Dataset extract START

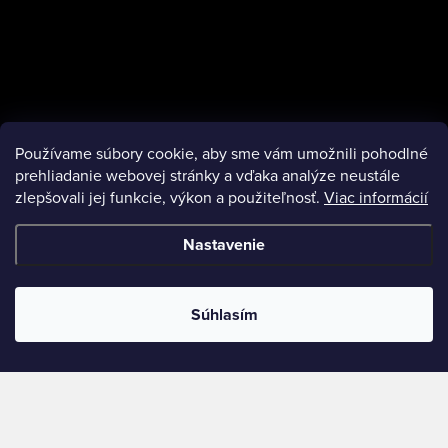
Používame súbory cookie, aby sme vám umožnili pohodlné
prehliadanie webovej stránky a vďaka analýze neustále
zlepšovali jej funkcie, výkon a použiteľnosť.
Viac informácií
Nastavenie
Súhlasím
Copyright 2026
Escentaz
. Všetky práva vyhradené.
Vytvoril Shoptet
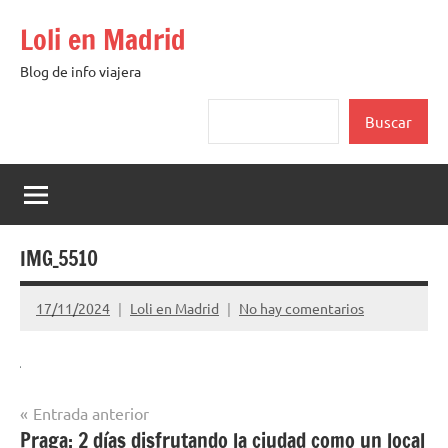
Saltar
Loli en Madrid
al
contenido
Blog de info viajera
Buscar
Buscar
IMG_5510
17/11/2024
Loli en Madrid
No hay comentarios
Navegación
Entrada anterior
Praga: 2 días disfrutando la ciudad como un local
de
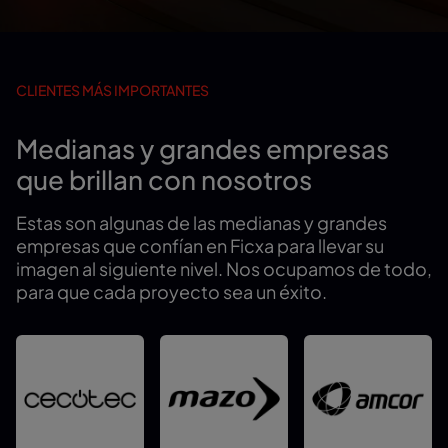
CLIENTES MÁS IMPORTANTES
Medianas y grandes empresas
que brillan con nosotros
Estas son algunas de las medianas y grandes
empresas que confían en Ficxa para llevar su
imagen al siguiente nivel. Nos ocupamos de todo,
para que cada proyecto sea un éxito.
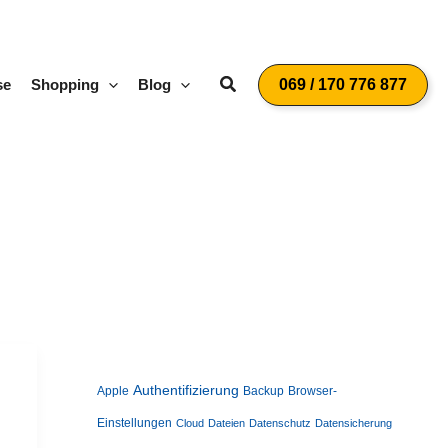
Suchen
se
Shopping
Blog
069 / 170 776 877
Authentifizierung
Apple
Backup
Browser-
Einstellungen
Cloud
Dateien
Datenschutz
Datensicherung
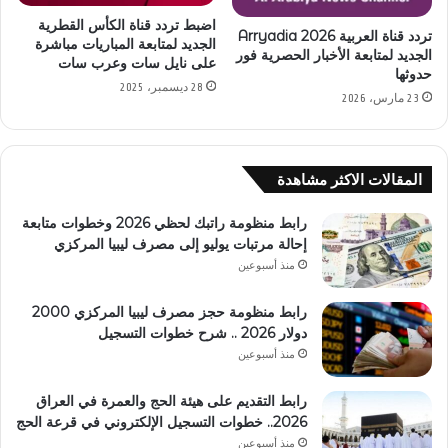
اضبط تردد قناة الكأس القطرية
تردد قناة العربية Arryadia 2026
الجديد لمتابعة المباريات مباشرة
الجديد لمتابعة الأخبار الحصرية فور
على نايل سات وعرب سات
حدوثها
28 ديسمبر، 2025
23 مارس، 2026
المقالات الاكثر مشاهدة
رابط منظومة راتبك لحظي 2026 وخطوات متابعة
إحالة مرتبات يوليو إلى مصرف ليبيا المركزي
منذ أسبوعين
رابط منظومة حجز مصرف ليبيا المركزي 2000
دولار 2026 .. شرح خطوات التسجيل
منذ أسبوعين
رابط التقديم على هيئة الحج والعمرة في العراق
2026.. خطوات التسجيل الإلكتروني في قرعة الحج
منذ أسبوعين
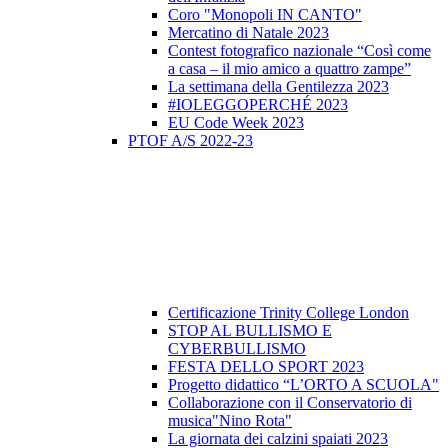
Coro "Monopoli IN CANTO"
Mercatino di Natale 2023
Contest fotografico nazionale “Così come
a casa – il mio amico a quattro zampe”
La settimana della Gentilezza 2023
#IOLEGGOPERCHÉ 2023
EU Code Week 2023
PTOF A/S 2022-23
Certificazione Trinity College London
STOP AL BULLISMO E
CYBERBULLISMO
FESTA DELLO SPORT 2023
Progetto didattico “L’ORTO A SCUOLA"
Collaborazione con il Conservatorio di
musica"Nino Rota"
La giornata dei calzini spaiati 2023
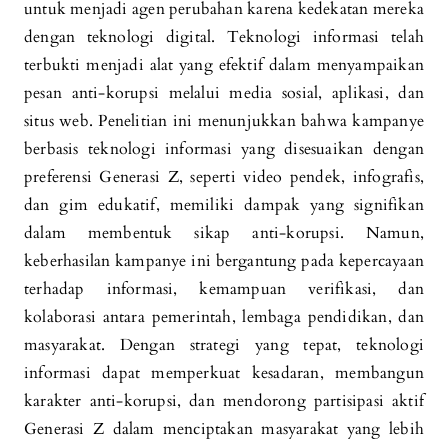
untuk menjadi agen perubahan karena kedekatan mereka
dengan teknologi digital. Teknologi informasi telah
terbukti menjadi alat yang efektif dalam menyampaikan
pesan anti-korupsi melalui media sosial, aplikasi, dan
situs web. Penelitian ini menunjukkan bahwa kampanye
berbasis teknologi informasi yang disesuaikan dengan
preferensi Generasi Z, seperti video pendek, infografis,
dan gim edukatif, memiliki dampak yang signifikan
dalam membentuk sikap anti-korupsi. Namun,
keberhasilan kampanye ini bergantung pada kepercayaan
terhadap informasi, kemampuan verifikasi, dan
kolaborasi antara pemerintah, lembaga pendidikan, dan
masyarakat. Dengan strategi yang tepat, teknologi
informasi dapat memperkuat kesadaran, membangun
karakter anti-korupsi, dan mendorong partisipasi aktif
Generasi Z dalam menciptakan masyarakat yang lebih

Dataset extract END

> _What is required_
Extract all lines of the records above that include "menjadi".

> _Expected answer_
untuk menjadi agen perubahan karena kedekatan mereka
terbukti menjadi alat yang efektif dalam menyampaikan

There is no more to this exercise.